For each persistent volume, you can run the following command to update their policy to Retain:

kubectl patch pv <your-pv-name> -p '{"spec":{"persistentVolumeReclaimPolicy":"Retain"}}'

After this, deleting the PersistentVolume itself or deleting the Kubernetes object that created the PersistentVolume via a claim will preserve the underlying resource (e.g. Azure Disk, Azure File etc)

Shutting processes gracefully

Once you take care of your storage, you need to shutdown your containers, or to be more specific, processes running in your containers, gracefully.

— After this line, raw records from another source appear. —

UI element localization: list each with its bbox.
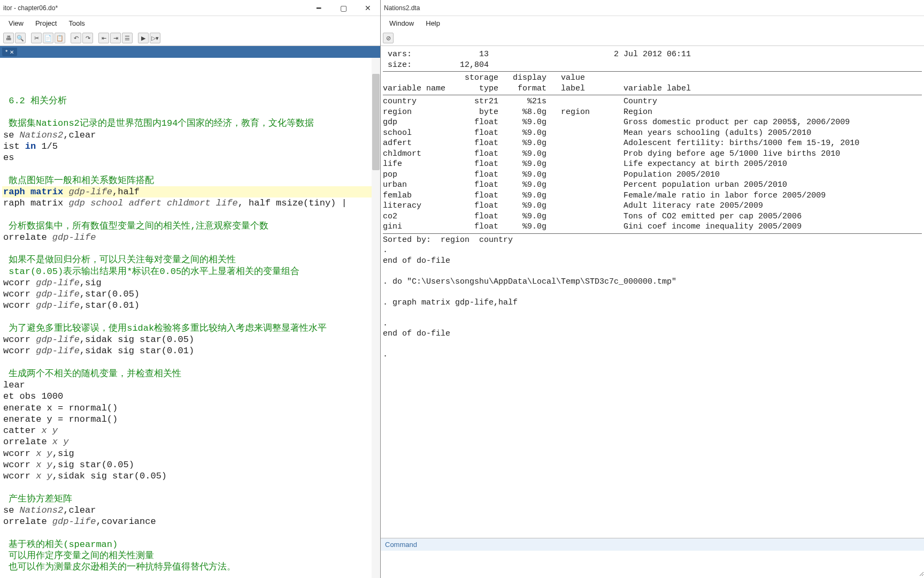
code-line[interactable] <box>2 573 380 578</box>
break-icon[interactable]: ⊘ <box>383 33 394 43</box>
command-input[interactable] <box>381 551 924 576</box>
tab-label: * <box>5 49 7 55</box>
do-file-editor-window: itor - chapter06.do* ━ ▢ ✕ View Project … <box>0 0 381 578</box>
code-line[interactable]: orrelate gdp-life,covariance <box>2 516 380 527</box>
code-line[interactable]: 可以用作定序变量之间的相关性测量 <box>2 550 380 561</box>
code-line[interactable]: 生成两个不相关的随机变量，并检查相关性 <box>2 368 380 379</box>
code-line[interactable] <box>2 243 380 254</box>
code-line[interactable]: wcorr gdp-life,sidak sig star(0.01) <box>2 345 380 356</box>
indent-icon[interactable]: ⇤ <box>98 33 109 43</box>
code-line[interactable]: wcorr x y,sig <box>2 448 380 459</box>
code-editor[interactable]: 6.2 相关分析 数据集Nations2记录的是世界范围内194个国家的经济，教… <box>0 58 380 578</box>
var-row: femlab float %9.0g Female/male ratio in … <box>383 191 922 201</box>
code-line[interactable]: enerate x = rnormal() <box>2 402 380 414</box>
undo-icon[interactable]: ↶ <box>71 33 81 43</box>
code-line[interactable]: 产生协方差矩阵 <box>2 493 380 505</box>
code-line[interactable] <box>2 209 380 220</box>
code-line[interactable]: wcorr x y,sidak sig star(0.05) <box>2 470 380 482</box>
editor-titlebar: itor - chapter06.do* ━ ▢ ✕ <box>0 0 380 16</box>
menu-view[interactable]: View <box>4 18 28 28</box>
scrollbar-thumb[interactable] <box>372 74 380 170</box>
code-line[interactable] <box>2 357 380 368</box>
code-line[interactable]: 散点图矩阵一般和相关系数矩阵搭配 <box>2 175 380 186</box>
code-line[interactable]: star(0.05)表示输出结果用*标识在0.05的水平上显著相关的变量组合 <box>2 266 380 277</box>
tab-close-icon[interactable]: ✕ <box>10 49 14 55</box>
maximize-button[interactable]: ▢ <box>331 0 356 16</box>
command-label: Command <box>381 538 924 551</box>
code-line[interactable]: se Nations2,clear <box>2 505 380 516</box>
vertical-scrollbar[interactable] <box>372 58 380 578</box>
code-line[interactable]: ist in 1/5 <box>2 141 380 152</box>
var-row: pop float %9.0g Population 2005/2010 <box>383 170 922 180</box>
code-line[interactable]: raph matrix gdp school adfert chldmort l… <box>2 197 380 209</box>
code-line[interactable]: 6.2 相关分析 <box>2 95 380 107</box>
menu-help[interactable]: Help <box>421 18 444 28</box>
cut-icon[interactable]: ✂ <box>31 33 42 43</box>
code-line[interactable]: orrelate gdp-life <box>2 232 380 243</box>
var-row: urban float %9.0g Percent population urb… <box>383 180 922 191</box>
code-line[interactable]: 为了避免多重比较谬误，使用sidak检验将多重比较纳入考虑来调整显著性水平 <box>2 323 380 334</box>
code-line[interactable] <box>2 311 380 323</box>
redo-icon[interactable]: ↷ <box>82 33 93 43</box>
var-row: gdp float %9.0g Gross domestic product p… <box>383 117 922 128</box>
bookmark-icon[interactable]: ☰ <box>122 33 133 43</box>
code-line[interactable]: es <box>2 152 380 163</box>
code-line[interactable]: orrelate x y <box>2 436 380 447</box>
copy-icon[interactable]: 📄 <box>43 33 53 43</box>
code-line[interactable] <box>2 107 380 118</box>
var-row: chldmort float %9.0g Prob dying before a… <box>383 149 922 159</box>
code-line[interactable]: wcorr gdp-life,sidak sig star(0.05) <box>2 334 380 345</box>
results-title: Nations2.dta <box>384 4 420 12</box>
find-icon[interactable]: 🔍 <box>15 33 26 43</box>
code-line[interactable]: wcorr x y,sig star(0.05) <box>2 459 380 470</box>
code-line[interactable]: lear <box>2 379 380 391</box>
var-row: adfert float %9.0g Adolescent fertility:… <box>383 138 922 149</box>
var-row: co2 float %9.0g Tons of CO2 emitted per … <box>383 211 922 222</box>
code-line[interactable] <box>2 527 380 538</box>
code-line[interactable]: wcorr gdp-life,star(0.01) <box>2 300 380 311</box>
results-titlebar: Nations2.dta <box>381 0 924 16</box>
code-line[interactable]: se Nations2,clear <box>2 130 380 141</box>
code-line[interactable]: catter x y <box>2 425 380 436</box>
paste-icon[interactable]: 📋 <box>55 33 65 43</box>
var-row: country str21 %21s Country <box>383 96 922 107</box>
code-line[interactable]: wcorr gdp-life,sig <box>2 277 380 288</box>
unindent-icon[interactable]: ⇥ <box>110 33 121 43</box>
editor-toolbar: 🖶 🔍 ✂ 📄 📋 ↶ ↷ ⇤ ⇥ ☰ ▶ ▷▾ <box>0 31 380 46</box>
command-panel: Command <box>381 538 924 578</box>
code-line[interactable]: wcorr gdp-life,star(0.05) <box>2 288 380 300</box>
var-row: gini float %9.0g Gini coef income inequa… <box>383 222 922 232</box>
code-line[interactable]: raph matrix gdp-life,half <box>2 186 380 197</box>
results-menubar: Window Help <box>381 16 924 31</box>
run-icon[interactable]: ▶ <box>138 33 149 43</box>
var-row: literacy float %9.0g Adult literacy rate… <box>383 201 922 211</box>
menu-window[interactable]: Window <box>385 18 418 28</box>
minimize-button[interactable]: ━ <box>306 0 331 16</box>
code-line[interactable]: 如果不是做回归分析，可以只关注每对变量之间的相关性 <box>2 254 380 265</box>
code-line[interactable] <box>2 482 380 493</box>
code-line[interactable]: 也可以作为测量皮尔逊相关的一种抗特异值得替代方法。 <box>2 561 380 573</box>
file-tab[interactable]: * ✕ <box>2 48 17 56</box>
code-line[interactable] <box>2 163 380 174</box>
results-toolbar: ⊘ <box>381 31 924 46</box>
editor-menubar: View Project Tools <box>0 16 380 31</box>
code-line[interactable]: 分析数据集中，所有数值型变量之间的相关性,注意观察变量个数 <box>2 220 380 232</box>
print-icon[interactable]: 🖶 <box>3 33 14 43</box>
editor-title: itor - chapter06.do* <box>3 4 58 12</box>
menu-tools[interactable]: Tools <box>64 18 89 28</box>
run-selection-icon[interactable]: ▷▾ <box>150 33 160 43</box>
var-row: school float %9.0g Mean years schooling … <box>383 128 922 139</box>
code-line[interactable]: 基于秩的相关(spearman) <box>2 539 380 550</box>
code-line[interactable]: et obs 1000 <box>2 391 380 402</box>
code-line[interactable]: 数据集Nations2记录的是世界范围内194个国家的经济，教育，文化等数据 <box>2 118 380 129</box>
menu-project[interactable]: Project <box>31 18 61 28</box>
main-stata-window: Nations2.dta Window Help ⊘ vars: 13 2 Ju… <box>381 0 924 578</box>
editor-tab-strip: * ✕ <box>0 46 380 58</box>
var-row: region byte %8.0g region Region <box>383 107 922 118</box>
results-pane[interactable]: vars: 13 2 Jul 2012 06:11 size: 12,804 s… <box>381 46 924 538</box>
var-row: life float %9.0g Life expectancy at birt… <box>383 159 922 170</box>
code-line[interactable]: enerate y = rnormal() <box>2 414 380 425</box>
close-button[interactable]: ✕ <box>356 0 380 16</box>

Kubernetes will follow the below path once a Pod is deleted:

  1. Pod state is set to Terminating
  2. preStep Hook is executed in the container.
  3. SIGTERM is sent to all containers. To be more precise, this will lead to docker sending SIGTERM to the process with PID 1 running in your containers.
  4. Kubernetes will wait for a grace period
  5. SIGKILL is sent to containers that are still running

The goal is basically to avoid step #5 where some of your processes are killed and you risk having corrupt data in your storage.

Steps 2 to 3 is where we can do something to avoid step 5.

preStep Hook

If your containers cannot deal with SIGTERM for whatever reason you can either execute a command or fetch a URL to gracefully shutdown your container.

You can define a preHook in the lifecycle section of your container spec. For example, for nginx, you have the following section in your container spec.

lifecycle:
  preStop:
    exec:
      command: [
        # Gracefully shutdown nginx
        “/usr/sbin/nginx”, “-s”, “quit”
      ]

Alternatively, you can issue a HTTP get against an endpoint:

httpGet:
          path: /shutdown
          port: 8080

Handling SIGTERM

Docker will send the SIGTERM command to PID 1 of a container. This should result in graceful shutdown of all processes in a container.

If you have your own custom service, you need to ensure it has a handler for SIGTERM and will gracefully shut itself and all children processes.

If you’re using a 3rd party service, read the documentation. Ensure that the service can gracefully shut itself down on SIGTERM.

If you’re using a wrapper to start your service process, you need to ensure the wrapper can propagate SIGTERM to all processes.

The duration of this period is TerminationGracePeriodSeconds attribute in Container.

Carry over your services

Carrying over your services can be as simple as as deploying them again as long as you ensure they pick up the existing storage resources. In order to achieve this, you’ll need to create your PersistentVolume objects manually and:

  • Bind them to existing storage resource (e.g. Azure Managed Disk, Azure File etc) that they have their data
  • Your service uses this specific PersistentVolume and do not issue a new claim.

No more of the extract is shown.